C’è però un problema: il suo ufficio lo costringe ad unirsi agli atti di culto del suo sovrano, contraddicendo i propositi che ha appena espresso. Chiede che gli sia perdonata questa incoerenza, evidentemente “esteriore”, visto che la sua coscienza è vincolata alla scoperta che ha appena fatto. La risposta del profeta è assai “liberale”: dicendogli “va’ in pace!” non lo sta semplicemente accomiatando senza pronunciarsi, ma lo lascia con una approvazione.

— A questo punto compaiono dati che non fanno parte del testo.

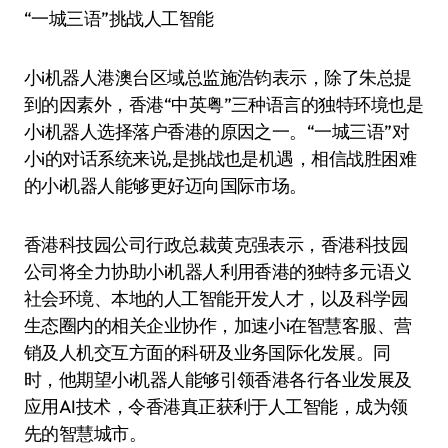
“一城三语”挑战人工智能
小i机器人港澳台区域总监施浩钧表示，除了朱总提
到的因素外，香港“中英粤”三种语言的独特环境也是
小i机器人选择落户香港的原因之一。“一城三语”对
小i的对话系统来说,是挑战也是机遇，相信战胜困难
的小i机器人能够更好迈向国际市场。
香港科技园公司行政总裁黄克强表示，香港科技园
公司将全力协助小i机器人利用香港的独特多元语义
社会环境、本地的人工智能开发人才，以及科学园
生态圈内的相关企业协作，加速小i在智慧客服、营
销及人机交互方面的科研及业务国际化发展。同
时，他期望小i机器人能够引领香港各行各业发展及
应用AI技术，令香港真正获利于人工智能，成为领
先的智慧城市。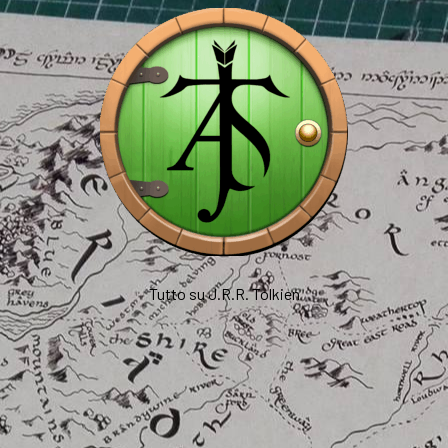
Tutto su J.R.R. Tolkien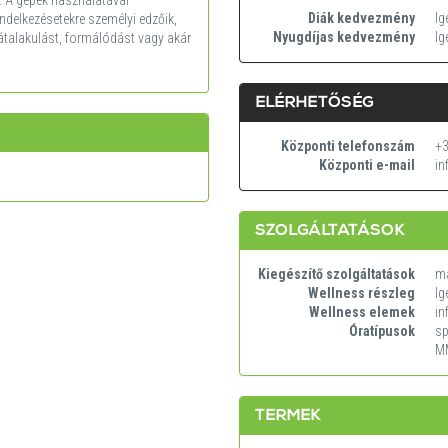
Diák kedvezmény
Ig
delkezésetekre személyi edzőik,
Nyugdíjas kedvezmény
Ig
átalakulást, formálódást vagy akár
ELÉRHETŐSÉG
Központi telefonszám
+3
Központi e-mail
in
SZOLGÁLTATÁSOK
Kiegészítő szolgáltatások
ma
Wellness részleg
Ig
Wellness elemek
in
Óratípusok
sp
MM
TERMEK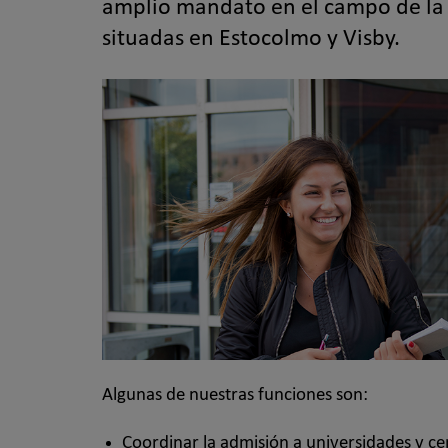
amplio mandato en el campo de la 
situadas en Estocolmo y Visby.
Algunas de nuestras funciones son:
Coordinar la admisión a universidades y ce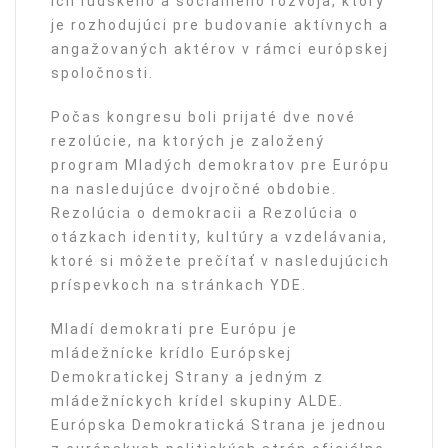
ich ľudského a sociálneho rozvoja, ktorý
je rozhodujúci pre budovanie aktívnych a
angažovaných aktérov v rámci európskej
spoločnosti.
Počas kongresu boli prijaté dve nové
rezolúcie, na ktorých je založený
program Mladých demokratov pre Európu
na nasledujúce dvojročné obdobie.
Rezolúcia o demokracii a Rezolúcia o
otázkach identity, kultúry a vzdelávania,
ktoré si môžete prečítať v nasledujúcich
príspevkoch na stránkach YDE.
Mladí demokrati pre Európu je
mládežnícke krídlo Európskej
Demokratickej Strany a jedným z
mládežníckych krídel skupiny ALDE.
Európska Demokratická Strana je jednou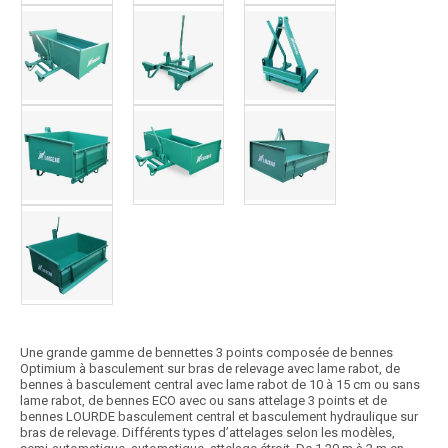
Une grande gamme de bennettes 3 points composée de bennes
Optimium à basculement sur bras de relevage avec lame rabot, de
bennes à basculement central avec lame rabot de 10 à 15 cm ou sans
lame rabot, de bennes ECO avec ou sans attelage 3 points et de
bennes LOURDE basculement central et basculement hydraulique sur
bras de relevage. Différents types d’attelages selon les modèles,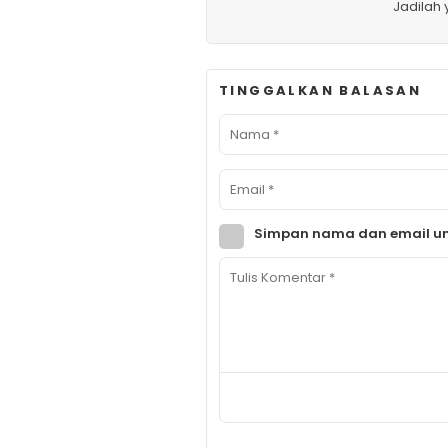
Jadilah
TINGGALKAN BALASAN
Simpan nama dan email un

Vi sono parole della Bibbia che pongono severi aut aut, come: “Non si può servire Dio e Mammona …”, che chiedono rotture esplicite e non soltanto distacco interiore. Tra il “vai in pace!” di Eliseo e quelle parole si crea un campo di tensione, in cui viviamo la nostra fede. Se ci sentiamo chiamati ai programmi radicali, se ci affascina la parola “coerenza”, se aspiriamo ad una sorta di immacolatezza, lasciamoci innanzitutto provocare dalla risposta di Eliseo. Se incliniamo a non curarci dei nostri conformismi pensando che basta la libertà che sentiamo dentro, ascoltiamo innanzitutto gli aut aut della Bibbia.